Land 2024, 13(11), 1755; https://doi.org/10.3390/land13111755
Submission received: 20 September 2024 / Revised: 23 October 2024 / Accepted: 24 October 2024 / Published: 25 October 2024
(This article belongs to the Special Issue Dynamics of Urbanization and Ecosystem Services Provision II)

Abstract

:
Rapid urbanization has affected ecosystem stability, and the construction of ecological security patterns (ESPs) can rationally allocate resources and achieve ecological protection. Priority evaluation of critical areas can maximize the benefits of ecological protection, which is crucial for sustainable urban development. However, most prior studies have focused on assessing individual elements of the ESP, rarely considering both the protection priority of ecological sources and corridors. We constructed ESPs for the Wuhan Metropolitan Area (WMA) from 2000 to 2020 and evaluated the priority of ecological sources and corridors for protection. The findings indicated that high-level ecological sources exhibited higher overall landscape connectivity and ecosystem service values with lower patch fragmentation.
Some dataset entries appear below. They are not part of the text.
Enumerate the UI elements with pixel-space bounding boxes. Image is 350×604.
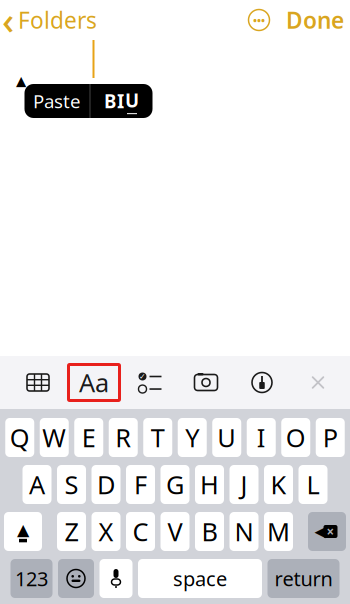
button[interactable]: space bbox=[138, 559, 262, 598]
staticText: L bbox=[306, 468, 320, 501]
staticText: F bbox=[134, 468, 147, 501]
staticText: T bbox=[151, 421, 165, 454]
staticText: Z bbox=[64, 515, 78, 548]
staticText: return bbox=[274, 565, 332, 592]
button[interactable]: U bbox=[212, 418, 241, 457]
button[interactable]: W bbox=[40, 418, 69, 457]
staticText: S bbox=[64, 468, 78, 501]
button[interactable]: Markup bbox=[238, 364, 286, 400]
staticText: I bbox=[117, 89, 124, 113]
button[interactable]: Emoji bbox=[58, 559, 94, 598]
staticText: ▲ bbox=[17, 521, 29, 539]
staticText: O bbox=[286, 421, 306, 454]
button[interactable]: Y bbox=[178, 418, 207, 457]
button[interactable]: F bbox=[126, 465, 155, 504]
button[interactable]: T bbox=[143, 418, 172, 457]
button[interactable]: X bbox=[92, 512, 120, 551]
staticText: Folders bbox=[18, 5, 97, 35]
staticText: R bbox=[115, 421, 131, 454]
staticText: B bbox=[104, 89, 116, 113]
staticText: M bbox=[267, 515, 290, 548]
staticText: ✓ bbox=[139, 372, 146, 381]
staticText: A bbox=[29, 468, 45, 501]
staticText: ‹ bbox=[2, 0, 14, 45]
button[interactable]: M bbox=[264, 512, 293, 551]
button[interactable]: P bbox=[316, 418, 345, 457]
staticText: U bbox=[125, 88, 139, 113]
staticText: Paste bbox=[33, 89, 81, 113]
button[interactable]: R bbox=[109, 418, 138, 457]
button[interactable]: Dictation bbox=[100, 559, 132, 598]
staticText: B bbox=[202, 515, 218, 548]
staticText: space bbox=[173, 565, 227, 592]
button[interactable]: Camera bbox=[182, 364, 230, 400]
button[interactable]: Hide keyboard bbox=[294, 364, 342, 400]
staticText: U bbox=[217, 421, 236, 454]
button[interactable]: I bbox=[247, 418, 276, 457]
button[interactable]: Delete bbox=[308, 512, 346, 551]
button[interactable]: Z bbox=[57, 512, 86, 551]
staticText: ••• bbox=[253, 13, 265, 27]
button[interactable]: H bbox=[195, 465, 224, 504]
button[interactable]: K bbox=[264, 465, 293, 504]
button[interactable]: Table bbox=[14, 364, 62, 400]
staticText: J bbox=[240, 468, 248, 501]
button[interactable]: Format bbox=[90, 84, 152, 118]
staticText: V bbox=[168, 515, 182, 548]
staticText: Q bbox=[10, 421, 30, 454]
button[interactable]: Paste bbox=[24, 84, 90, 118]
button[interactable]: O bbox=[281, 418, 310, 457]
staticText: × bbox=[326, 523, 334, 540]
button[interactable]: N bbox=[230, 512, 258, 551]
staticText: P bbox=[323, 421, 338, 454]
staticText: G bbox=[166, 468, 184, 501]
button[interactable]: 123 bbox=[10, 559, 52, 598]
button[interactable]: L bbox=[298, 465, 328, 504]
button[interactable]: V bbox=[160, 512, 190, 551]
staticText: X bbox=[98, 515, 114, 548]
staticText: Aa bbox=[79, 366, 109, 399]
button[interactable]: D bbox=[92, 465, 120, 504]
staticText: K bbox=[270, 468, 286, 501]
staticText: ▲ bbox=[16, 73, 26, 88]
staticText: I bbox=[257, 421, 266, 454]
button[interactable]: E bbox=[74, 418, 103, 457]
button[interactable]: A bbox=[22, 465, 52, 504]
button[interactable]: S bbox=[57, 465, 86, 504]
staticText: ◀ bbox=[314, 523, 326, 540]
staticText: Done bbox=[286, 5, 344, 35]
button[interactable]: J bbox=[230, 465, 258, 504]
button[interactable]: G bbox=[160, 465, 190, 504]
staticText: C bbox=[132, 515, 148, 548]
button[interactable]: Done bbox=[276, 0, 350, 40]
staticText: 123 bbox=[15, 565, 48, 592]
staticText: H bbox=[200, 468, 219, 501]
staticText: E bbox=[82, 421, 96, 454]
staticText: Y bbox=[185, 421, 199, 454]
button[interactable]: More bbox=[242, 0, 276, 40]
staticText: N bbox=[234, 515, 254, 548]
button[interactable]: Checklist bbox=[126, 364, 174, 400]
button[interactable]: ‹ bbox=[0, 0, 97, 40]
button[interactable]: Text formatting bbox=[70, 364, 118, 400]
button[interactable]: return bbox=[268, 559, 340, 598]
button[interactable]: B bbox=[195, 512, 224, 551]
button[interactable]: C bbox=[126, 512, 155, 551]
button[interactable]: Q bbox=[5, 418, 34, 457]
staticText: W bbox=[42, 421, 66, 454]
staticText: D bbox=[97, 468, 115, 501]
button[interactable]: Shift bbox=[4, 512, 42, 551]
The average area proportions of primary, secondary, and tertiary ecological sources in 2000, 2010, and 2020 were 41.11%, 23.03%, and 29.86%, respectively. High-level ecological corridors had shorter lengths and offered higher comprehensive ecosystem service values. The total length of secondary corridors exceeded that of primary corridors by 1951.19 km, 650.39 km, and 2238.18 km in 2000, 2010, and 2020, respectively. Primary corridors, which connected fragmented and isolated sources, should have their ecological land percentage increased to enhance connectivity. Secondary corridors connected two independent and distant sources, providing the basis for ecological protection in the intervening area, whose surrounding habitats should be protected. This study identifies the ecological protection priority and offers a theoretical basis and practical reference for balancing urban development with ecological protection.

1. Introduction

Rapid urbanization and irrational human activity have affected ecosystem stability and seriously threatened regional ecological security [1]. Ecological problems such as environmental degradation, soil erosion, and increased landscape fragmentation are becoming increasingly prominent [2,3]. Constructing an ecological security pattern (ESP) and enhancing ecological management and protection have remained pivotal approaches to balancing regional development and ecological security [4,5]. However, inevitable conflict exists between urban development and ecological protection, and prioritizing ecological security at the expense of economic growth may not represent an optimal solution. Therefore, effectively allocating resources to maximize ecological security within limited constraints has become a focus in the discourse on urban sustainable development.
ESP refers to a spatial configuration consisting of patches and key locations that are essential for critical ecological processes and ecosystem services [6,7]. Its primary goal is to identify critical areas for ecological security and to optimize the spatial arrangement of ecosystem components through targeted human interventions to enhance regional ecosystem resilience [8]. Constructing and optimizing ESPs can effectively promote ecological connectivity and maintain ecosystem stability, playing a crucial role in regional environmental protection [9,10]. Currently, the widely accepted framework for regional ESP identification involves “ecological sources determination—resistance surface creation—corridors identification” [11,12].
Ecological sources represent the key sites essential to regional ecological functions and processes [13,14]. Two main techniques exist for identifying ecological sources, the first step of ESP construction. Large-scale habitat patches like forests and grasslands, or nature reserves and scenic spots, are chosen as ecological sources by the first technique, direct identification. Despite being relatively convenient, this approach ignores the internal differences in land-use types and changes in ecosystem services, greatly influenced by human subjectivity [15,16]. Another is the indirect identification method, which creates an extensive index system of evaluation considering factors such as ecosystem service function and ecological sensitivity [17,18]. This approach is more comprehensive and objective but more complex and may be affected by trade-offs in ecosystem services [19,20]. Each of these methods has its advantages and disadvantages and should be chosen based on the specific conditions of the research area.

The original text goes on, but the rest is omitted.